From skeptic to true believer: How OpenClaw changed my life (Lenny’s Podcast). This is the podcast on OpenClaw I listened to this weekend after the Karpathy episode. I think I understood the appeal of a proactive system that works independently from the start, but I haven't bought into the hype so far. However, I feel that these two podcasts together have started changing my mind—not because of a single capability, but because of the apparent emergent behavior that arises once a Claw has context about you and access to real tools. Agents, as we typically think of them, are reactive: you give them a task, and they execute what they are asked to do. But I now fully realize that Claws are persistent and have personalities of their own. They run in the background, build up memory over time, check in on a schedule, and start acting on your behalf without being prompted.
Claire Vo, who was apparently a big OpenClaw skeptic when it launched, now manages nine agents across multiple Mac Minis for both personal and professional use.
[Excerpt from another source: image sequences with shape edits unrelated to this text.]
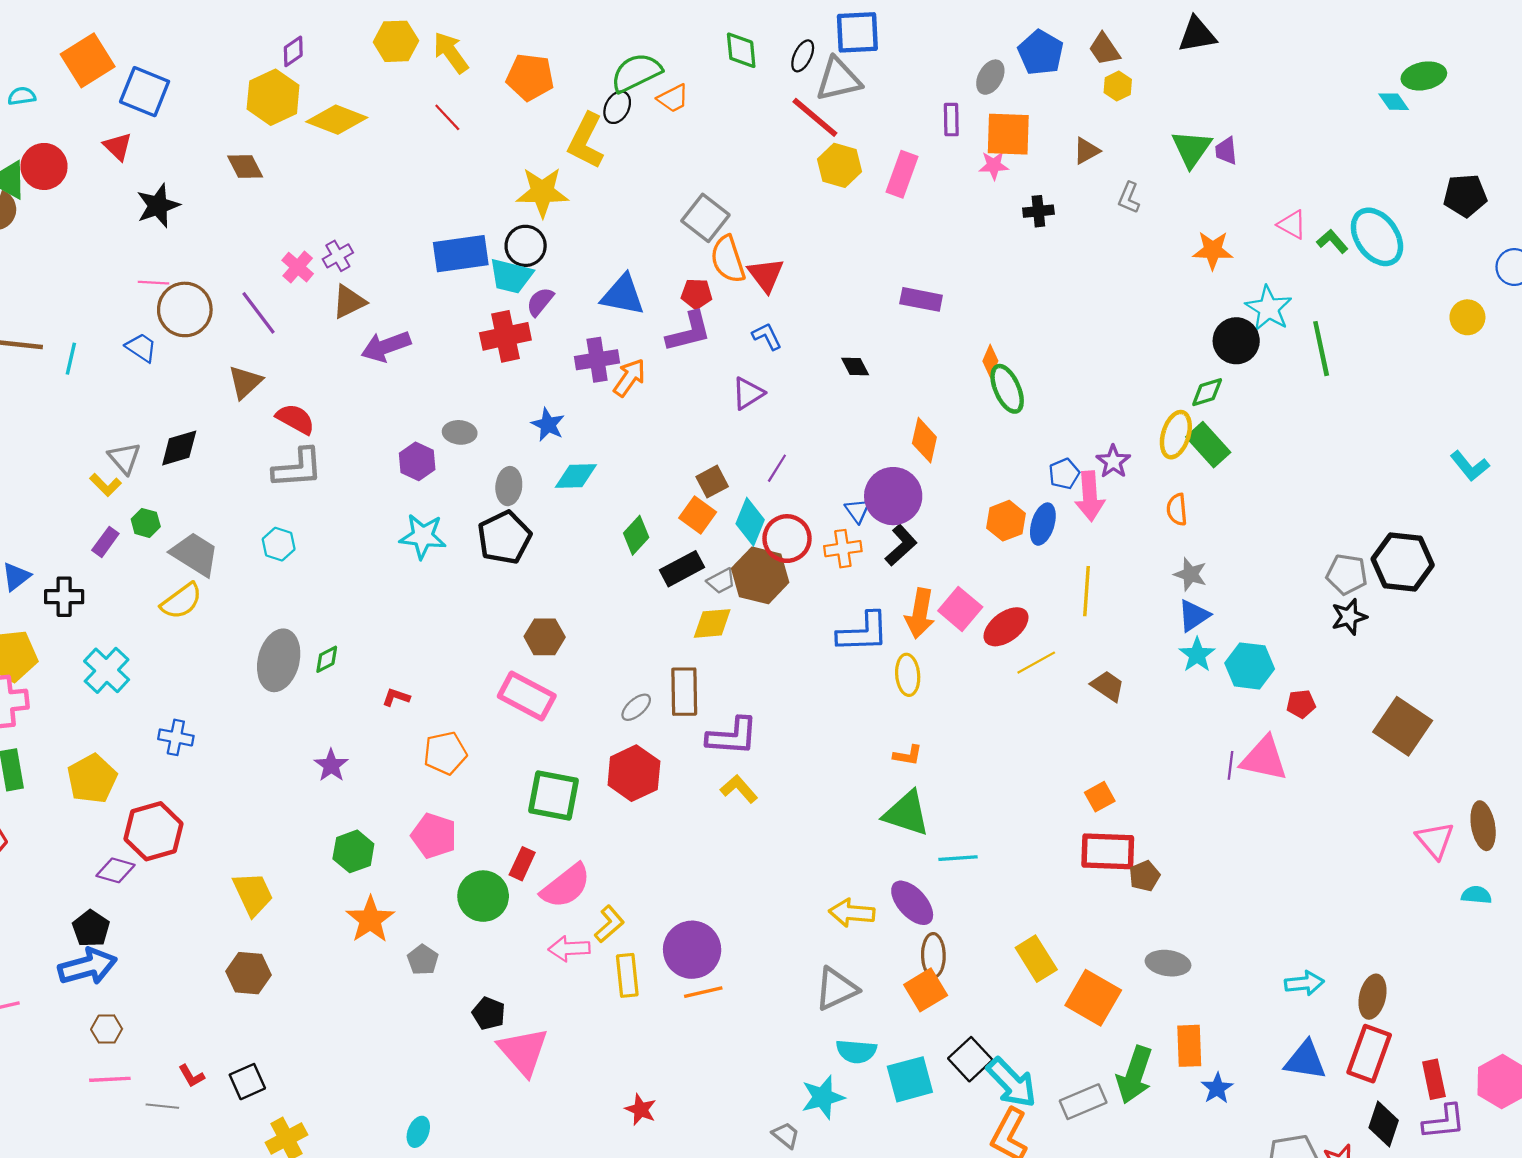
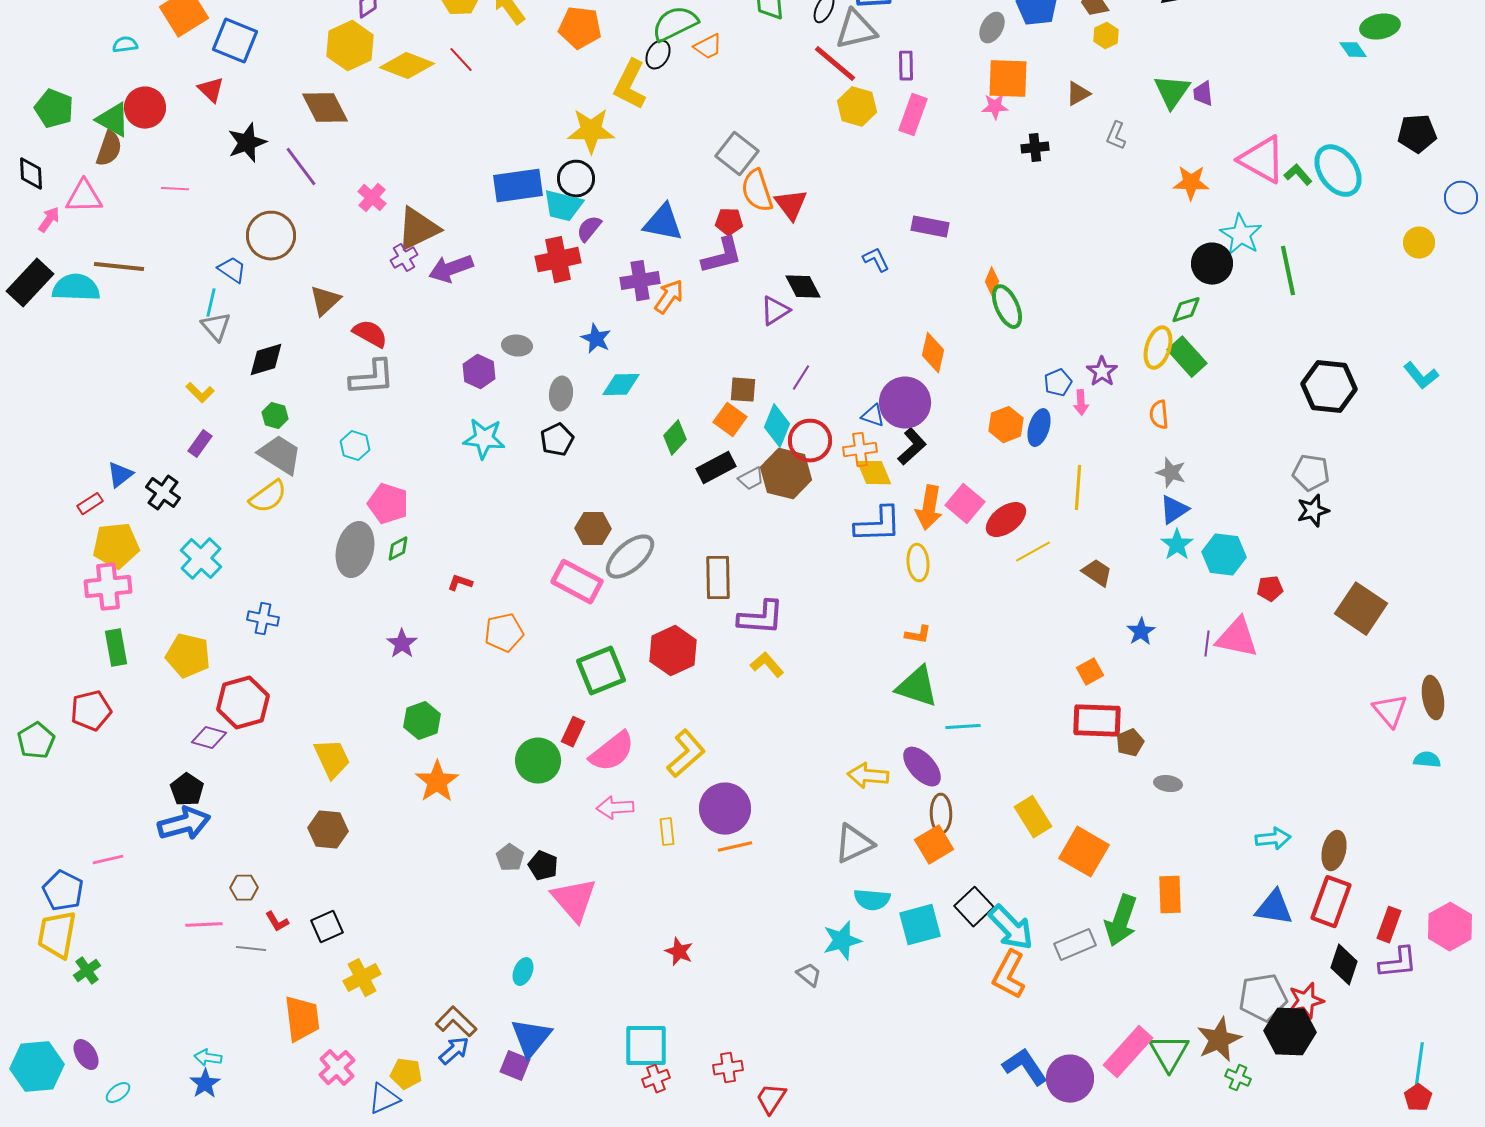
red line: (447, 117) -> (461, 60), moved
purple rectangle: (951, 120) -> (906, 66), moved
brown diamond: (245, 166) -> (325, 108), size x1.4
pink triangle: (1292, 225) -> (1262, 160), size x1.8
purple cross: (338, 256) -> (404, 258), moved
pink line: (154, 283) -> (175, 189), moved
brown triangle: (349, 302) -> (418, 229), size x1.4
purple line: (259, 313) -> (301, 167), moved
blue L-shape: (767, 336) -> (876, 260), moved
cyan line: (71, 359) -> (211, 303), moved
black diamond: (855, 366) -> (803, 287), moved, size x1.4
gray triangle: (124, 458) -> (216, 327), moved
brown square: (712, 482) -> (743, 390), turned 32
pink arrow: (1090, 496) -> (1081, 403), size x0.6
blue triangle: (857, 511) -> (873, 416), turned -35
green hexagon: (146, 523) -> (275, 416), moved
black pentagon: (504, 537) -> (557, 440), size x0.7
black hexagon: (1403, 562) -> (1329, 387), moved
black cross: (64, 597) -> (163, 493), turned 36
yellow diamond: (712, 623) -> (874, 473), moved, turned 72
gray ellipse: (636, 707) -> (630, 557), moved, size x1.8
yellow pentagon: (92, 779) -> (188, 656), turned -30
green square: (553, 796) -> (601, 671), turned -33
pink pentagon: (434, 836) -> (388, 504), moved
yellow L-shape: (609, 924) -> (686, 754), moved, size x1.4
gray pentagon: (423, 960) -> (510, 858), moved
gray ellipse: (1168, 963) -> (1168, 784), moved, size x0.7
yellow rectangle: (627, 975) -> (667, 832), size x0.7
brown hexagon: (107, 1029) -> (244, 888), moved
red rectangle: (1434, 1079) -> (1389, 925), turned 32
blue star: (1217, 1088) -> (1141, 632), moved
cyan ellipse: (418, 1132) -> (523, 972), moved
The first thing that stood out to me in this conversation is how well the onboarding is apparently done. Instead of structured forms and settings pages, your Claw just asks you who it is and who you are, and you figure it out together through conversation, as if you hired a new employee. The second thing I learned is how well-crafted the default behavior of the Claw appears to be. The Claw's behavior emerges from some simple markdown files ("soul document"), but the defaults are apparently surprisingly thoughtful and lead to a really pleasant behavior. It sounds like this is something anyone working in product right now should experience firsthand.
I'm now genuinely intrigued to try it myself. To really get the full experience, you clearly need to run it on a separate machine, both for security and because you don't want to think about whether your laptop is online. I should really try setting one up on my Raspberry Pi, or just buy a Mac Mini for it. The other thing I don't really have yet is a clear use case for a Claw. I wonder whether I should try to come up with one before getting started, or whether this is something you just have to go for, because the onboarding seems good enough that the use case will emerge during the setup process.
Andrej Karpathy on Code Agents, AutoResearch, and the Loopy Era of AI (No Priors Podcast). Andrej Karpathy is always worth listening to because he has the time to experiment and tinker with the latest developments in a way that most people working at companies don't. He effectively lives a few months in the future compared to the rest of us.
Two things stuck with me from this conversation. First, Karpathy frames Claws (from OpenClaw) as another layer of the AI stack: LLMs → Agents → Claws. I have never actually set up a Claw yet, but the persistent memory architecture and how "your Claw" gets to know you over time are things I want to experiment with, as this is directly relevant to what we're working on at Ren as the product becomes more agentic.
Second, his work on AutoResearch. We've discussed the concept internally at Ren multiple times over the past few months, but never found the time to actually try it. We have a concrete problem that would lend itself well to this approach: building a more efficient multi-label classifier. We currently use a relatively heavy model for it, we have abundant training data, and the objective is clear (maximize precision/recall/F1 for a given latency budget). We could just let an AutoResearch system loose on this task. What I'm missing is knowing how to set up a sandbox that's safe enough but has sufficient permissions for the agent to carry out the research on its own. The meta task would then be similar to Claws: build a system in a few markdown files that defines how the agent approaches and documents its research.
An Interview with Ben Thompson by John Collison on the Cheeky Pint Podcast. John Collison and Ben Thompson sketch out four levels of agentic commerce in this interview. I like that they start from the bottom up instead of jumping to the far end state.
- Reduce friction. Agents that fill out web forms on your behalf. You paste a product URL into ChatGPT and say "buy this for me."
- Contextual search. Natural language queries with real context: "I need a jacket for -10°C in the Alps" instead of guessing keywords.
- Persistent preference profile. A profile the agent builds over time from your pins, browsing history, or style boards.
- Proactive recommendations. Don't wait for the user to search: anticipate what they need and surface it at the right time. Thompson's point is that this already exists at scale. Zuckerberg called Meta's ad platform the most successful agent in the world.
Interesting to think about how these four levels apply to Ren and other AI products. At Ren, we started from the hardest end, level 4, with proactive recommendations.
One could arguably add a level 5: full autonomy. The agent doesn't just recommend, it acts. OpenClaw is the most visible example right now: a local AI agent that browses, buys, books, and executes on your behalf without waiting for approval at each step.
OpenClaw took the internet by storm last week. It's obviously a security nightmare, but its viral success confirms something I've believed for a while: most AI products today are fundamentally limited by requiring too much agency from their users.
There's real demand for AI that works for you, not just with you. A system that monitors, anticipates, and acts proactively instead of waiting for your next prompt.
At Ren Systems, we've been building exactly this kind of product: AI that works on behalf of the user and surfaces what matters before they ask for it. There's something almost magical when an AI system works this way.
Proactive AI is where the next value unlock lies. But building it in a way that's secure and compliant isn't something you can prompt out of Claude Code overnight.